Exercise - Use Azure Data Factory wrangling data
The Power Query feature within Azure Data Factory enables you to work with and wrangle data. It is an object that can be added to the canvas designer as an activity in an Azure Data Factory pipeline to perform code free data preparation. It enables individuals who are not conversant with the traditional data preparation technologies such as Spark or SQL Server, and languages such as Python and T-SQL to prepare data at cloud scale iteratively.

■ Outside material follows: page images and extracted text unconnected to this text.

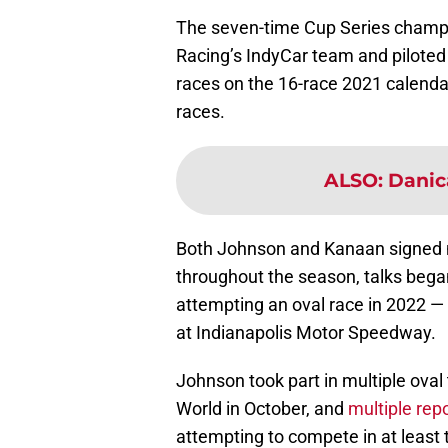
The seven-time Cup Series champi
Racing’s IndyCar team and piloted
races on the 16-race 2021 calendar
races.
ALSO
:
Danica
Both Johnson and Kanaan signed mul
throughout the season, talks bega
attempting an oval race in 2022 — 
at Indianapolis Motor Speedway.
Johnson took part in multiple oval 
World in October, and
multiple rep
attempting to compete in at least t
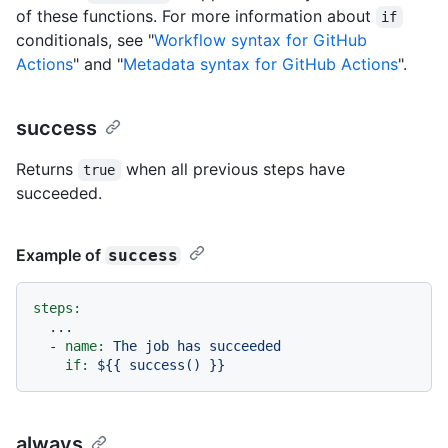
of these functions. For more information about
if
conditionals, see "
Workflow syntax for GitHub
Actions
" and "
Metadata syntax for GitHub Actions
".
success
Returns
when all previous steps have
true
succeeded.
Example of
success
steps:
...
-
name:
The
job
has
succeeded
if:
${{
success()
}}
always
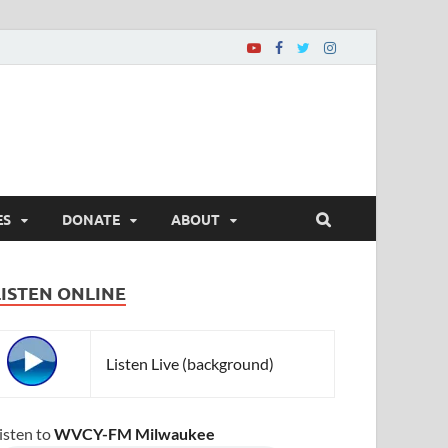
ES
DONATE
ABOUT
LISTEN ONLINE
Listen Live (background)
isten to
WVCY-FM Milwaukee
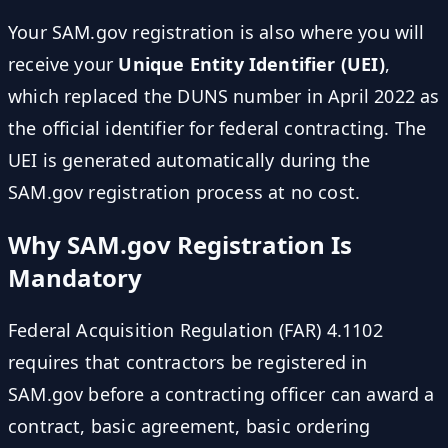
Your SAM.gov registration is also where you will
receive your
Unique Entity Identifier (UEI)
,
which replaced the DUNS number in April 2022 as
the official identifier for federal contracting. The
UEI is generated automatically during the
SAM.gov registration process at no cost.
Why SAM.gov Registration Is
Mandatory
Federal Acquisition Regulation (FAR) 4.1102
requires that contractors be registered in
SAM.gov before a contracting officer can award a
contract, basic agreement, basic ordering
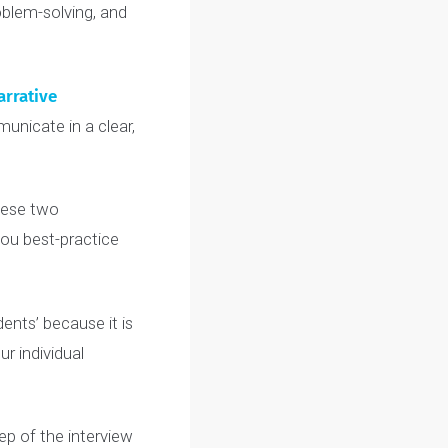
mittees receive
thousands
ed to demonstrate a clear
ion, problem-solving, and
™
and
Narrative
 to communicate in a clear,
ollow these two
 teach you best-practice
er students’ because it is
ic
to your individual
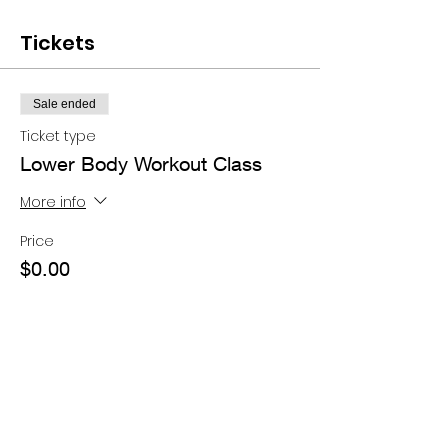
Tickets
Sale ended
Ticket type
Lower Body Workout Class
More info
Price
$0.00
Share this event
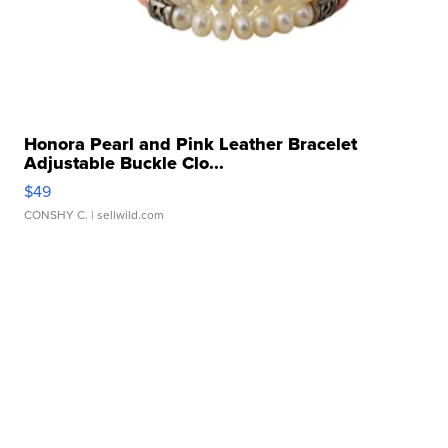
Honora Pearl and Pink Leather Bracelet
Adjustable Buckle Clo...
$49
CONSHY C.
| sellwild.com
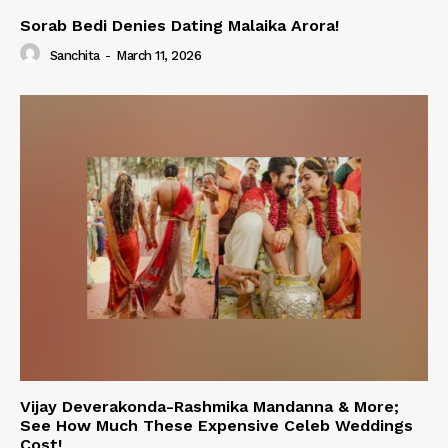
Sorab Bedi Denies Dating Malaika Arora!
Sanchita
-
March 11, 2026
Vijay Deverakonda-Rashmika Mandanna & More;
See How Much These Expensive Celeb Weddings
Cost!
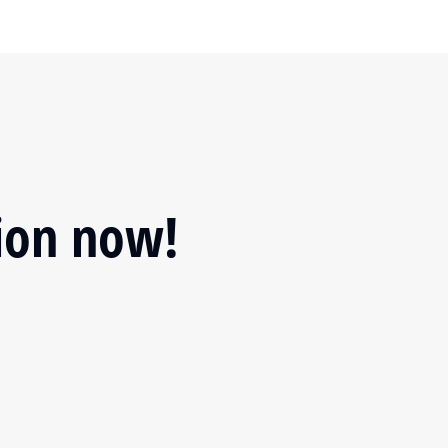
tion now!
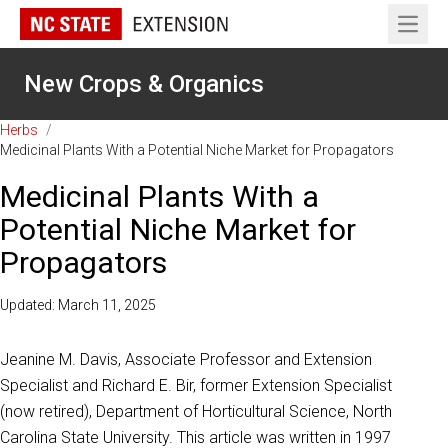
Open 
New Crops & Organics
Herbs
/
Medicinal Plants With a Potential Niche Market for Propagators
Medicinal Plants With a
Potential Niche Market for
Propagators
Updated: March 11, 2025
Jeanine M. Davis, Associate Professor and Extension
Specialist and Richard E. Bir, former Extension Specialist
(now retired), Department of Horticultural Science, North
Carolina State University. This article was written in 1997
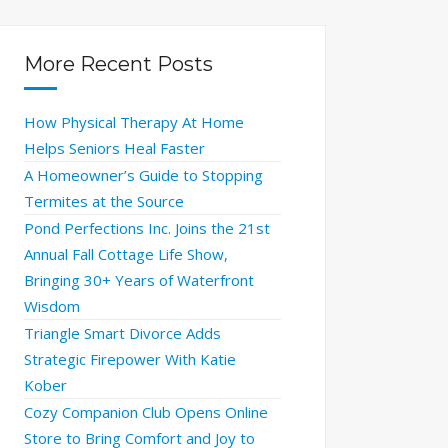
More Recent Posts
How Physical Therapy At Home
Helps Seniors Heal Faster
A Homeowner’s Guide to Stopping
Termites at the Source
Pond Perfections Inc. Joins the 21st
Annual Fall Cottage Life Show,
Bringing 30+ Years of Waterfront
Wisdom
Triangle Smart Divorce Adds
Strategic Firepower With Katie
Kober
Cozy Companion Club Opens Online
Store to Bring Comfort and Joy to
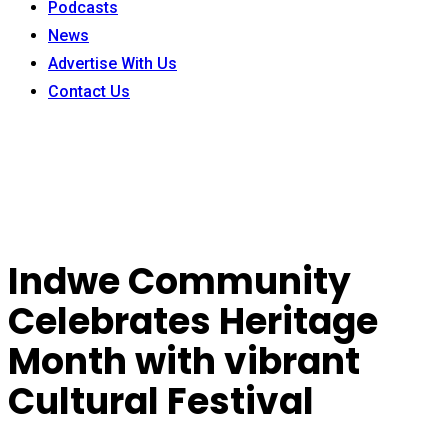
Podcasts
News
Advertise With Us
Contact Us
Indwe Community
Celebrates Heritage
Month with vibrant
Cultural Festival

The Power Query feature uses a grid type interface for basic data preparation that is like the aesthetics of Excel, known as an Online Mashup Editor. The editor also enables more advanced users to perform more complex data preparation using formulas. You first have to create a linked service to a source of the data first before you are able to access the data
The formulas work with Power Query Online and makes Power Query M functions available for data factory users. Power Query then translates the M language generated by the Online Mashup Editor into spark code for cloud scale execution.
This capability enables both data engineers and data analysts to interactively explore and prepare datasets. In addition, they can interactively work with the M language and preview the result before viewing it in the context of a wider pipeline.

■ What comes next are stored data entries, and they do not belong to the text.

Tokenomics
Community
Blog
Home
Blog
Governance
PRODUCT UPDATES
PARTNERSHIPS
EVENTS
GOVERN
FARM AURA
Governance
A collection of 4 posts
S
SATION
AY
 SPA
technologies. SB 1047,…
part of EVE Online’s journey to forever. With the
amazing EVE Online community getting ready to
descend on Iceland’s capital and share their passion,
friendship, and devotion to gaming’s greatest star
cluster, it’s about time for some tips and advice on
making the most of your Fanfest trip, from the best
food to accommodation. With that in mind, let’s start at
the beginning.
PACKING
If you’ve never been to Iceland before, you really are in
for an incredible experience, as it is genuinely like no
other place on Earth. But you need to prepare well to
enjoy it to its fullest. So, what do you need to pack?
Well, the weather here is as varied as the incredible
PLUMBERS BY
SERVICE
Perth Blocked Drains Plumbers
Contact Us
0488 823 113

To add a Power Query activity in Azure Data Factory, click the plus icon and select Power Query in the factory resources pane.
Add a Source dataset for your wrangling data flow, and select a sink dataset. The following data sources are supported.
Connector | Data format | Authentication type |
---|---|---|
Azure Blob Storage | CSV, Parquet | Account Key |
Azure Data Lake Storage Gen1 | CSV | Service Principal |
Azure Data Lake Storage Gen2 | CSV, Parquet | Account Key, Service Principal |
Azure SQL Database | SQL authentication | |
Azure Synapse Analytics | SQL authentication |
Once you have selected a source, then click on create.
This opens the Online Mashup Editor.
It consists of the following components:
Dataset list.
This will provide the datasets that have been defined as the source for the Data Wrangling.
Wrangling Function toolbar.
The toolbar contains a variety of data wrangling functions that the user can access to manipulate the data including:
- Managing columns.
- Transforming tables.
- Reducing rows.
- Adding columns.
- Combining tables.
Each item is context-sensitive and contains sub functions specific to it.
Column headings.
As well as having the ability to rename columns, right-clicking the column will bring up context-sensitive items for managing columns.
Settings.
This enables you to add or edit data sources and data sinks, and modify setting for the wrangling data task.
Steps window.
This window shows the steps that have been applied to the wrangling output. In the example in the graphic, the step named “Source” has been applied the wrangling output named “UserQuery”.
Power Query output list.
Lists the data wrangling output that has been defined.
Publish button.
Enables you to publish the work that has been created.
A Power Query task can be added in the canvass designer just like a Copy Activity task, or a Mapping Data Flow task and can be managed and monitored in the same way.